◆ **EXERCISE GOAL**
Scan the entries and tally the lines that include the string "index". Reply with the figure alone.

(Source data)
══════════

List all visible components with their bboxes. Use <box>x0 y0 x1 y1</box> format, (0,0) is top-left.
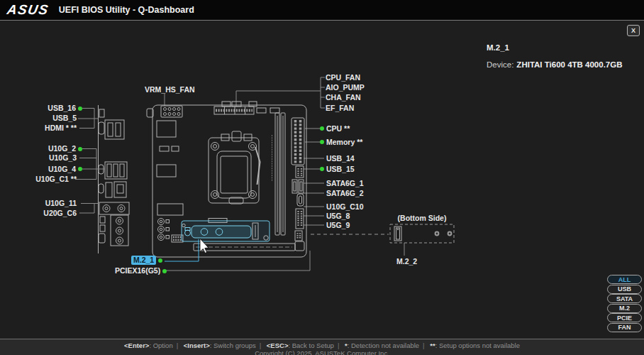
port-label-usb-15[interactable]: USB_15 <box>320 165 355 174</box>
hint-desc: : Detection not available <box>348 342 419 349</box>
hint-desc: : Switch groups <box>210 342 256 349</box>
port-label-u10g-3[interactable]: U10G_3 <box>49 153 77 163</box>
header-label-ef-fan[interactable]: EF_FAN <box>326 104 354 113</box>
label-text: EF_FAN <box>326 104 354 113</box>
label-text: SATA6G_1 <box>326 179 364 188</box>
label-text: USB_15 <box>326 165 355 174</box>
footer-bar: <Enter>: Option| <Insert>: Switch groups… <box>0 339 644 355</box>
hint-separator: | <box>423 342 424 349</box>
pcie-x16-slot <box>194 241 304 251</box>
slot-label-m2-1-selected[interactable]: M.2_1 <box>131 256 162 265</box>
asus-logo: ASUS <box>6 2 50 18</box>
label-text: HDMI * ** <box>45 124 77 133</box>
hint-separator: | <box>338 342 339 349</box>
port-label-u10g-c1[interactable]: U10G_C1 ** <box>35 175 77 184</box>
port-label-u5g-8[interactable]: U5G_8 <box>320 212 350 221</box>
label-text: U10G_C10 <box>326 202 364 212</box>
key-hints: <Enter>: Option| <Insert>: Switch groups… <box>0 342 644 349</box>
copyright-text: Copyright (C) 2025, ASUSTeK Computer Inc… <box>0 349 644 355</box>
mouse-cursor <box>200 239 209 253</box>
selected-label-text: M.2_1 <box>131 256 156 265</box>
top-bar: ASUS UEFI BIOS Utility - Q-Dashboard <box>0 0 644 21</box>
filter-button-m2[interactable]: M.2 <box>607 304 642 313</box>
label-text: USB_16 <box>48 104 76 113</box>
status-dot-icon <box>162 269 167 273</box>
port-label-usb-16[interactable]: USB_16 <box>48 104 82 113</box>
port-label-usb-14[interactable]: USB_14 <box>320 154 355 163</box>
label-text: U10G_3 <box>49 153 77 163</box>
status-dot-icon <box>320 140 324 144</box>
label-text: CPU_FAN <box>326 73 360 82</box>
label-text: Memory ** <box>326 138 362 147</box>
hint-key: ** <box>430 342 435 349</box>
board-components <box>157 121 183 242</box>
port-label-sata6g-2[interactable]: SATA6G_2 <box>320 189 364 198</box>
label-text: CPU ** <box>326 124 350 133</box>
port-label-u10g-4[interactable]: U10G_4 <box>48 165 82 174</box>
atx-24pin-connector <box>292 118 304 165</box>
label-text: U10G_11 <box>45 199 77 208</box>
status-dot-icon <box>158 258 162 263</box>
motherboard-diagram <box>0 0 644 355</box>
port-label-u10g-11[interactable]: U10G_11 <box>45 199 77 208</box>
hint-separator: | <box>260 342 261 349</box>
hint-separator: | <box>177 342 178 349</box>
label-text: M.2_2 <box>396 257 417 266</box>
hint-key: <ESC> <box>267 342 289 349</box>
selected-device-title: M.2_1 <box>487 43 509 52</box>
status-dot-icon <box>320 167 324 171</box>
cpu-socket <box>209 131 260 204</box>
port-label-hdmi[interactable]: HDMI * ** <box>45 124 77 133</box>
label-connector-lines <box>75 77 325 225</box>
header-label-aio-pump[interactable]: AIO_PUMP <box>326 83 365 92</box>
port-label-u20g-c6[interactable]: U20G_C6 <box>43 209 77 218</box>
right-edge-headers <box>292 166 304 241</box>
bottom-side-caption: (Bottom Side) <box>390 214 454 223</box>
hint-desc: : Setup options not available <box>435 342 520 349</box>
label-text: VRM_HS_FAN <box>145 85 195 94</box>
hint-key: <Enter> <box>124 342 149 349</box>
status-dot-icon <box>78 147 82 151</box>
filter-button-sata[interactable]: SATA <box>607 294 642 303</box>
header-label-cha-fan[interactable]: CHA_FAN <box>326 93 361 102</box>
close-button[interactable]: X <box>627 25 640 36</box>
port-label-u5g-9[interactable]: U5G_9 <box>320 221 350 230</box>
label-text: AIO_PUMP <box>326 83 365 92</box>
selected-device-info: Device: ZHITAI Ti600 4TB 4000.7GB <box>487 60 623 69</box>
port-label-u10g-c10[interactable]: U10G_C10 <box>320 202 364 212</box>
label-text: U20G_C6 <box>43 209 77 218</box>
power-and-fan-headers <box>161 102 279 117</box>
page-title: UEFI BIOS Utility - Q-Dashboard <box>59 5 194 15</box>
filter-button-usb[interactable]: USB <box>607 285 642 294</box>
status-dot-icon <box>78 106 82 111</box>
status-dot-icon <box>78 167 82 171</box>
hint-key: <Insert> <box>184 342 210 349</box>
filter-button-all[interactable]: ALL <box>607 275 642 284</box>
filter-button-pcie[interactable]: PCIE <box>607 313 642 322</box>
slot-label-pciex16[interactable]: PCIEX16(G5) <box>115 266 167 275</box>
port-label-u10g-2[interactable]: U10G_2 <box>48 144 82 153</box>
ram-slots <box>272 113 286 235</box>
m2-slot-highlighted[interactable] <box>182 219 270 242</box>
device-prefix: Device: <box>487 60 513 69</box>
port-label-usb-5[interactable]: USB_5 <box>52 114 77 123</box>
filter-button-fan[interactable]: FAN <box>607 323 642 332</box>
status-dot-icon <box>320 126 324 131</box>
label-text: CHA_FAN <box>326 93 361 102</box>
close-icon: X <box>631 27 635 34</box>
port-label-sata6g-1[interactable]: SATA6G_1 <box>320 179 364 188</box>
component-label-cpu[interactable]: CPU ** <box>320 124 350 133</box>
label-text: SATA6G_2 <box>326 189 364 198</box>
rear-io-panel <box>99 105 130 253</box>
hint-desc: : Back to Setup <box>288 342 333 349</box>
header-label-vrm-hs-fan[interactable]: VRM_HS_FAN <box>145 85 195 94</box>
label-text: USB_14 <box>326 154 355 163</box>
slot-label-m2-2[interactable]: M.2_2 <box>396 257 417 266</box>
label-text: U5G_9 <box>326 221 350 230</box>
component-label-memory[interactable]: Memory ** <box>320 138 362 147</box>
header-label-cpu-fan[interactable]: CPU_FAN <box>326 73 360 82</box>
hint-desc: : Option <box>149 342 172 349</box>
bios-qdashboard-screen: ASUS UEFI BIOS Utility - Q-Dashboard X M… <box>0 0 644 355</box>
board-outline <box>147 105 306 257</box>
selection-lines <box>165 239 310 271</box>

══════════

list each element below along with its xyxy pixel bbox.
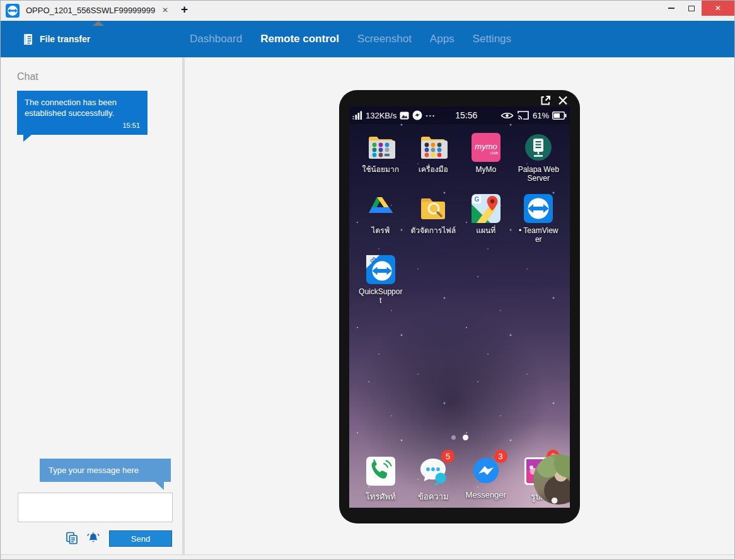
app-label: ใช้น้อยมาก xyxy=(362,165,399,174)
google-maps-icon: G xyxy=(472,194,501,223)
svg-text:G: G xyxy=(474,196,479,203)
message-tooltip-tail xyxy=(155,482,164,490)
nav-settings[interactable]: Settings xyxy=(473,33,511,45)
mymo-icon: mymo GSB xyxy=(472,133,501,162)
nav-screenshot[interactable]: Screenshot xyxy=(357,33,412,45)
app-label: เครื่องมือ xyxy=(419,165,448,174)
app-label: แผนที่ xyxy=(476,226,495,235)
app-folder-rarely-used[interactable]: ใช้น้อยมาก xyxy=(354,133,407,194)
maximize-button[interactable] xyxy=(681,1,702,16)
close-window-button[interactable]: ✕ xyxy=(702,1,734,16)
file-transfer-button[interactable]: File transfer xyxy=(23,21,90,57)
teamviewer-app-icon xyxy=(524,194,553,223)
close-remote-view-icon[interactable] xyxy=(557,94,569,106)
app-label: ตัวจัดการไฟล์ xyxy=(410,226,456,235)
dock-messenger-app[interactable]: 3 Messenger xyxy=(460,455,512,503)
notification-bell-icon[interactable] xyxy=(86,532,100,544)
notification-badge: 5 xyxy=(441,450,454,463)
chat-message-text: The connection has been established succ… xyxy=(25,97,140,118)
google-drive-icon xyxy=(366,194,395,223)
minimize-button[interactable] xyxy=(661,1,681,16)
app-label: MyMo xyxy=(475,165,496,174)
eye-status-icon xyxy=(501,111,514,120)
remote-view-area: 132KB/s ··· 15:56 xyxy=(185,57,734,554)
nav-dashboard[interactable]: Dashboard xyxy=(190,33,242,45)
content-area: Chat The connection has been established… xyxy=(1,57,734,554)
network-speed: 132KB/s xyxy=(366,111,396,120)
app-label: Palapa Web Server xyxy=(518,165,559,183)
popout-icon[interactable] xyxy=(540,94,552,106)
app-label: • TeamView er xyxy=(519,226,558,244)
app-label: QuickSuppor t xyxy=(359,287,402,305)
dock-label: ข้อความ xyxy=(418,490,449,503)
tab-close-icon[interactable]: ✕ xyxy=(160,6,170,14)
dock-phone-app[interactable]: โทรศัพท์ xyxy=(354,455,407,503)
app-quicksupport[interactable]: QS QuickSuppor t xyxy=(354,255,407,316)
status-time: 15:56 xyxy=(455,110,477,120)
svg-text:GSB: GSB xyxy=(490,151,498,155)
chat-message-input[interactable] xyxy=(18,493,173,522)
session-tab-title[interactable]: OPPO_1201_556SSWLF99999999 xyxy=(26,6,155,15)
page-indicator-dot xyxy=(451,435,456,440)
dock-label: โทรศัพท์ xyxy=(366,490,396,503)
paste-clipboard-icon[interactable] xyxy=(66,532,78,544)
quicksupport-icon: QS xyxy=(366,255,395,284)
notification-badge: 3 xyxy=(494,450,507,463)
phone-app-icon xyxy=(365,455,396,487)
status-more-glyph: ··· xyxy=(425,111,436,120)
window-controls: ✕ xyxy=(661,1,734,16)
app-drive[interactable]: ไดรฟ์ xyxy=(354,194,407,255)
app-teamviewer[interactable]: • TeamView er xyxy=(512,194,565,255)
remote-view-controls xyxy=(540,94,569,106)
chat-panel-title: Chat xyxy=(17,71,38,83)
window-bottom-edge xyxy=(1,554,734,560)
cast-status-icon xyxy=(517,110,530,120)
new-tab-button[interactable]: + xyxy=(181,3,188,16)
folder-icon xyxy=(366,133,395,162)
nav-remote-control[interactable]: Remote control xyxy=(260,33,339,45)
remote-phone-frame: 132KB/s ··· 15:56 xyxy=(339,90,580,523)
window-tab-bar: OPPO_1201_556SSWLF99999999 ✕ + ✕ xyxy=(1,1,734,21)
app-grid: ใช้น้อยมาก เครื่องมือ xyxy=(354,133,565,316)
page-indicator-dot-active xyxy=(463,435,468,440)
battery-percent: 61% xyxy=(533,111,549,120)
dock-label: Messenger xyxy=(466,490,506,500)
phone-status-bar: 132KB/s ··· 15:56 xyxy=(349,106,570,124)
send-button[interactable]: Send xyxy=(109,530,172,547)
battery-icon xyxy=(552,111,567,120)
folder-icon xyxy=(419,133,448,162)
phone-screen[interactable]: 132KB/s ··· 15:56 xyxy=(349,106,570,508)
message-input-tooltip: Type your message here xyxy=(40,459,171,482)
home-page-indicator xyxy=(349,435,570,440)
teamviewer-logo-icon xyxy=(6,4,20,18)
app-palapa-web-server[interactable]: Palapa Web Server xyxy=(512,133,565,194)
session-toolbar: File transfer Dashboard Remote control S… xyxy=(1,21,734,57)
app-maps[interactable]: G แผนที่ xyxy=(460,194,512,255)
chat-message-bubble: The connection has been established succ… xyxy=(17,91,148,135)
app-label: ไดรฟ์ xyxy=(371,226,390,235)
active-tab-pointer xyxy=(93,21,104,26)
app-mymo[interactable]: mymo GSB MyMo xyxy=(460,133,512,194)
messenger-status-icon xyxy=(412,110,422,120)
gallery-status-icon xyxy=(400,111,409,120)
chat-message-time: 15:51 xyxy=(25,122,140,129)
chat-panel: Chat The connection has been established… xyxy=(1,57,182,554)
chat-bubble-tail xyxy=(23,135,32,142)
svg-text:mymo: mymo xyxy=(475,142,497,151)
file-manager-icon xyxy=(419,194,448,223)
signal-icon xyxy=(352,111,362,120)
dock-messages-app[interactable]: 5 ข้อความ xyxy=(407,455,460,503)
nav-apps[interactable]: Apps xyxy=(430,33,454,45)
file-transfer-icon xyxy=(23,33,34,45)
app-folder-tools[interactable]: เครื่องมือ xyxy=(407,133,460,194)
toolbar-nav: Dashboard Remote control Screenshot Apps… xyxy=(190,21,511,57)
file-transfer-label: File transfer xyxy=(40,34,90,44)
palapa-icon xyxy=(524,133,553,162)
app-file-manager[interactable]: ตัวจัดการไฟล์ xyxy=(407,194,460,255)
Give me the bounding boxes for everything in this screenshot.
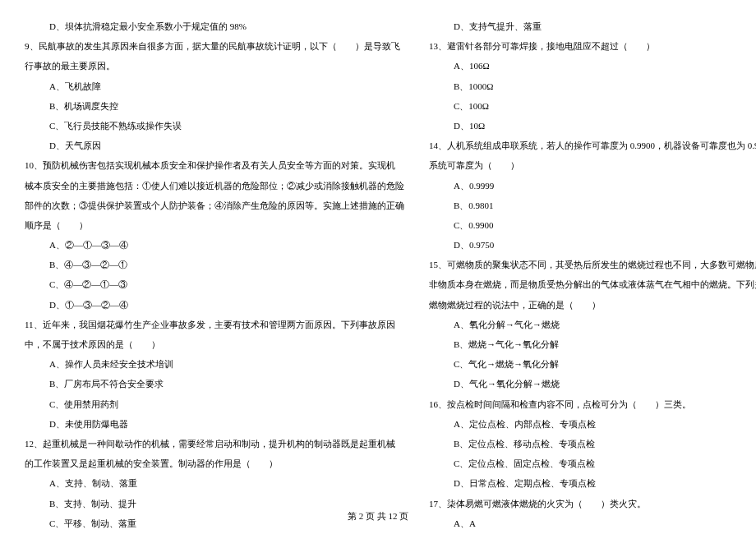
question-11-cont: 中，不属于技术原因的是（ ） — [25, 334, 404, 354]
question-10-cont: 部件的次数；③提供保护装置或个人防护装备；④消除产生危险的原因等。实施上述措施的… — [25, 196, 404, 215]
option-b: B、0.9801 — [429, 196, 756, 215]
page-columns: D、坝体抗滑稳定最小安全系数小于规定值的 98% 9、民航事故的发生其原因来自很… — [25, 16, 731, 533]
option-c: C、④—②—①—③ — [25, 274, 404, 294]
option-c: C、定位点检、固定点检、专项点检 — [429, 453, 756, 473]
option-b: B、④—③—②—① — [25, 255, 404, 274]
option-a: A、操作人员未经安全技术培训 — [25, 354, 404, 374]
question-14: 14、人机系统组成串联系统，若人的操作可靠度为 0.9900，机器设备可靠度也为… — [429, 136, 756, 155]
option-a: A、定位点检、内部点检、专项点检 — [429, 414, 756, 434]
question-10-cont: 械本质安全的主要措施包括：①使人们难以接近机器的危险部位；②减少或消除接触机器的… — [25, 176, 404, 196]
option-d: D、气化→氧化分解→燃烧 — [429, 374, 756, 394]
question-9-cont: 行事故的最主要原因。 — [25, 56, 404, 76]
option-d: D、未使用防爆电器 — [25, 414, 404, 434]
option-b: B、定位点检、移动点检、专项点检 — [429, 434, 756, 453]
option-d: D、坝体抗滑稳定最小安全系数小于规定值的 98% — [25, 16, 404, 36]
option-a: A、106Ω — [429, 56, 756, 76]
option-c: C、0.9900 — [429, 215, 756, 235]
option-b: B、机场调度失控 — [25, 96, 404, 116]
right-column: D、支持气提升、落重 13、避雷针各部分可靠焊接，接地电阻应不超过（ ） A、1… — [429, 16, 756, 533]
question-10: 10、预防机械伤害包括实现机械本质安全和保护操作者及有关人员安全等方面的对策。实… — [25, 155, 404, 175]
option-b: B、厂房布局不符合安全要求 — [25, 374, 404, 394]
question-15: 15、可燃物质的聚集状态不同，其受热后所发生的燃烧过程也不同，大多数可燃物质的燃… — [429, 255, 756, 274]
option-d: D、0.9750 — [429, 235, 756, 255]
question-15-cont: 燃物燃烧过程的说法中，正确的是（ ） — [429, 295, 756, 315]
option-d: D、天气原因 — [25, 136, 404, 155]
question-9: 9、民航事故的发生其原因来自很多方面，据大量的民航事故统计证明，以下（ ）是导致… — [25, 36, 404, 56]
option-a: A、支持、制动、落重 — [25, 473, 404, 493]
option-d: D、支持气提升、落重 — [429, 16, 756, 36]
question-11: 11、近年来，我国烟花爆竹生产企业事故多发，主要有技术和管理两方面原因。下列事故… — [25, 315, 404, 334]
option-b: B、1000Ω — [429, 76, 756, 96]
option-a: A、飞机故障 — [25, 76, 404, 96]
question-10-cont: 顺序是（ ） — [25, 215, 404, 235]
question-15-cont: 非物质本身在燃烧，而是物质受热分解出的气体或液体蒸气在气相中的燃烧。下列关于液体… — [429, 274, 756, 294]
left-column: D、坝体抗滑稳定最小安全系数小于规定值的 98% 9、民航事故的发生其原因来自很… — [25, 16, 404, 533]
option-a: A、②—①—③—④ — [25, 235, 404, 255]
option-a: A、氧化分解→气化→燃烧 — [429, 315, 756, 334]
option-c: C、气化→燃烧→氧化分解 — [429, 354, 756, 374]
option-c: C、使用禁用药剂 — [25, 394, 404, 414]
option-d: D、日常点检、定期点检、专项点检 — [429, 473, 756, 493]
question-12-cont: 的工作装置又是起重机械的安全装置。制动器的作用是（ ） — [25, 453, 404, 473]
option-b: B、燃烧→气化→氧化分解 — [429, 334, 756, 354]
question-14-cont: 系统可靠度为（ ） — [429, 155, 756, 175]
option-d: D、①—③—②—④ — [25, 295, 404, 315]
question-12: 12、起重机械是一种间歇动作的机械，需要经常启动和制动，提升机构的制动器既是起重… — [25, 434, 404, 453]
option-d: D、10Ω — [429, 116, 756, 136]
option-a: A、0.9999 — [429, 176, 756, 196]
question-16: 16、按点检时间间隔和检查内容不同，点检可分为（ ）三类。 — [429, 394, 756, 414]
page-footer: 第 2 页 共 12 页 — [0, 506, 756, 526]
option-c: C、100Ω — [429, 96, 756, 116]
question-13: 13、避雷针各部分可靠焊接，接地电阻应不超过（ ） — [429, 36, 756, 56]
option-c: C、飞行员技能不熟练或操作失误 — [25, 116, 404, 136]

══════════

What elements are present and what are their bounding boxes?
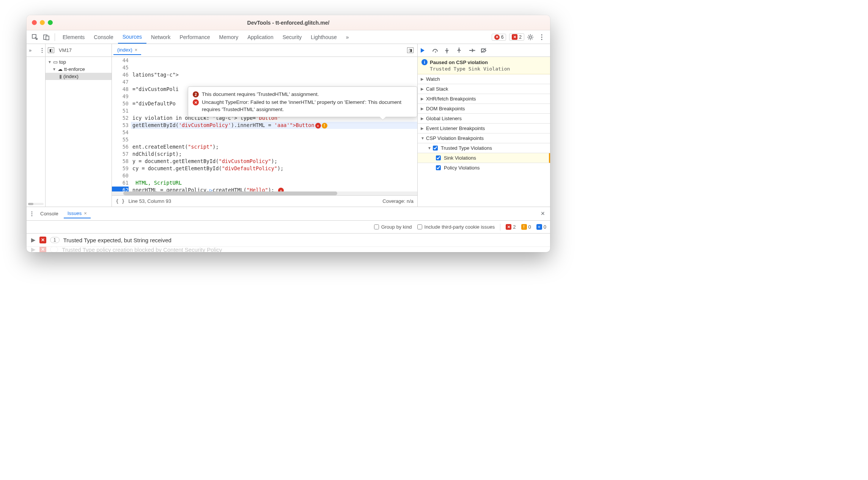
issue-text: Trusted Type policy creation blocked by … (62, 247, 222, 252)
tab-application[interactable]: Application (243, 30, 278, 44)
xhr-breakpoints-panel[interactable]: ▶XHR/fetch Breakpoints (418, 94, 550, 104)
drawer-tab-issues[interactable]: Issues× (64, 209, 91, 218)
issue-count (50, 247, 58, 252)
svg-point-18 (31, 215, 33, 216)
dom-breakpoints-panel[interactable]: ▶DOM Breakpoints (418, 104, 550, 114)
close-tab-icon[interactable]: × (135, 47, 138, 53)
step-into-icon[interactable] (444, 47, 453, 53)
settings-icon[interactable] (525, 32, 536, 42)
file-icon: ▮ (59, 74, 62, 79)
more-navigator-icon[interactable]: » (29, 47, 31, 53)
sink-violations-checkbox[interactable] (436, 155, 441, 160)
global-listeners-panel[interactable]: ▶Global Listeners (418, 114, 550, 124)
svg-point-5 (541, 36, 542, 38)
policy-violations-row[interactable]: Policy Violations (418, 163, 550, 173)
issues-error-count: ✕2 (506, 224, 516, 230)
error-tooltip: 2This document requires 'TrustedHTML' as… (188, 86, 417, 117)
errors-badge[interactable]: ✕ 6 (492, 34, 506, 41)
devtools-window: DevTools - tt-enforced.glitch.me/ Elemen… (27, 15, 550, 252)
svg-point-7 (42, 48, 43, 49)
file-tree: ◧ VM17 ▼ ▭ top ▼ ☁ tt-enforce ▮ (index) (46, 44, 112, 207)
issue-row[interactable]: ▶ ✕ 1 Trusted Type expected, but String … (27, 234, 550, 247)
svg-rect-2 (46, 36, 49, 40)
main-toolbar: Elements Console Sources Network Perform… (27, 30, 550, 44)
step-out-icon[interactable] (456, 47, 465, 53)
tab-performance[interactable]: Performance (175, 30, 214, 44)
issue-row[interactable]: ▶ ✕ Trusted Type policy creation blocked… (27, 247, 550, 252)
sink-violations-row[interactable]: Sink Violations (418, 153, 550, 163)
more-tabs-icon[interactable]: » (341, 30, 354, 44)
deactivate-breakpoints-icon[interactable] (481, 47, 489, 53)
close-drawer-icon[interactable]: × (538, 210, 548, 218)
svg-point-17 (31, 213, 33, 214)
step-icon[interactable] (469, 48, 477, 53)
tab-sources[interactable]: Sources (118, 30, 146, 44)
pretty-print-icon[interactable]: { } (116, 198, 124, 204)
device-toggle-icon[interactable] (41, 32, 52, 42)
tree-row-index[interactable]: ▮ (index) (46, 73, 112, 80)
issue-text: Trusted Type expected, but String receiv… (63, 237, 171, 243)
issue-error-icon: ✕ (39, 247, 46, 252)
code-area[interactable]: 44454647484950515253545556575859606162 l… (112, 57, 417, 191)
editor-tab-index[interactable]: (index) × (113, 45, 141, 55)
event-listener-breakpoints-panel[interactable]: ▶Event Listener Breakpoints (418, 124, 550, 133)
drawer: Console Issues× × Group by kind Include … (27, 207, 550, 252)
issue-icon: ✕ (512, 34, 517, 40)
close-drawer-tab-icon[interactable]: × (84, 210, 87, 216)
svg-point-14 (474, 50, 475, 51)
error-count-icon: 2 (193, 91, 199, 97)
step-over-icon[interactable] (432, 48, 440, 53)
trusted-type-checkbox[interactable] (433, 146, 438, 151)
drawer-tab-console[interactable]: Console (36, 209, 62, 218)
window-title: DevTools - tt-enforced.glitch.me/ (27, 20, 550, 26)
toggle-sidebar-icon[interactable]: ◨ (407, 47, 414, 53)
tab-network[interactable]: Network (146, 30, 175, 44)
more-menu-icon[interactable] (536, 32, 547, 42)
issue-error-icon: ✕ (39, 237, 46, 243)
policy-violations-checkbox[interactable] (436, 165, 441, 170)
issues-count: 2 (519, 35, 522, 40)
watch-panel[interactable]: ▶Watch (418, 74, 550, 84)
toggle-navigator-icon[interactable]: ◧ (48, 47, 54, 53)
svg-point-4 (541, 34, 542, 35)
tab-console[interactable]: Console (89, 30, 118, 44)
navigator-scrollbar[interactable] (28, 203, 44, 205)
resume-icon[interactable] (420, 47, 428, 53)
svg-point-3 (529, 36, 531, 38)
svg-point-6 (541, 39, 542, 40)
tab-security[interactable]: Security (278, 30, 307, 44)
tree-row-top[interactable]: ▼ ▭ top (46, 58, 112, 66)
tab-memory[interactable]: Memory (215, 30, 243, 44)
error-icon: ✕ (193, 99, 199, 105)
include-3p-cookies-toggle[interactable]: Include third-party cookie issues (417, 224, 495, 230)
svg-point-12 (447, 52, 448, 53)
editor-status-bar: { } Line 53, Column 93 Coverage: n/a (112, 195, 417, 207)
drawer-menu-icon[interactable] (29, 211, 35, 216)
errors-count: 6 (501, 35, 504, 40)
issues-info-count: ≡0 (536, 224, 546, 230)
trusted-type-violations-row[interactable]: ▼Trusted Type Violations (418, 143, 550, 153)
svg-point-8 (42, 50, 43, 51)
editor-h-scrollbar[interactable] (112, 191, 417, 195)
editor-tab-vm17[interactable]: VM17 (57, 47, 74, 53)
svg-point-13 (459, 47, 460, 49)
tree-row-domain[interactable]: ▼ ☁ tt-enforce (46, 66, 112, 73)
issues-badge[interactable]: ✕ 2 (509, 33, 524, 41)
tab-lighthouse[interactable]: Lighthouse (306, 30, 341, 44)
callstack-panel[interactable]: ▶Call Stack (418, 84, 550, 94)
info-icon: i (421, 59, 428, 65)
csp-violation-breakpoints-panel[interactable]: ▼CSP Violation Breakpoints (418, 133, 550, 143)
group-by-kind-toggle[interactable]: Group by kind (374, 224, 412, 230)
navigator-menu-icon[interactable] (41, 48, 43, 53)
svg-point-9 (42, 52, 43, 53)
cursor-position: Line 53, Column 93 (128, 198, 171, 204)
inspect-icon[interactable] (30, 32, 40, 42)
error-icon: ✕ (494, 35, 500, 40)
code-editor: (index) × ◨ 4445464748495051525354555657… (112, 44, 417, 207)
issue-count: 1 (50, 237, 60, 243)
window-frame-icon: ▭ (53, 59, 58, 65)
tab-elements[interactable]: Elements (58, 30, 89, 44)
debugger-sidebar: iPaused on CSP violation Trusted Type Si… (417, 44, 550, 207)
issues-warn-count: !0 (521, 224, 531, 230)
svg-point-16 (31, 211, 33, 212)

══════════

◆ **THE ANSWER**
4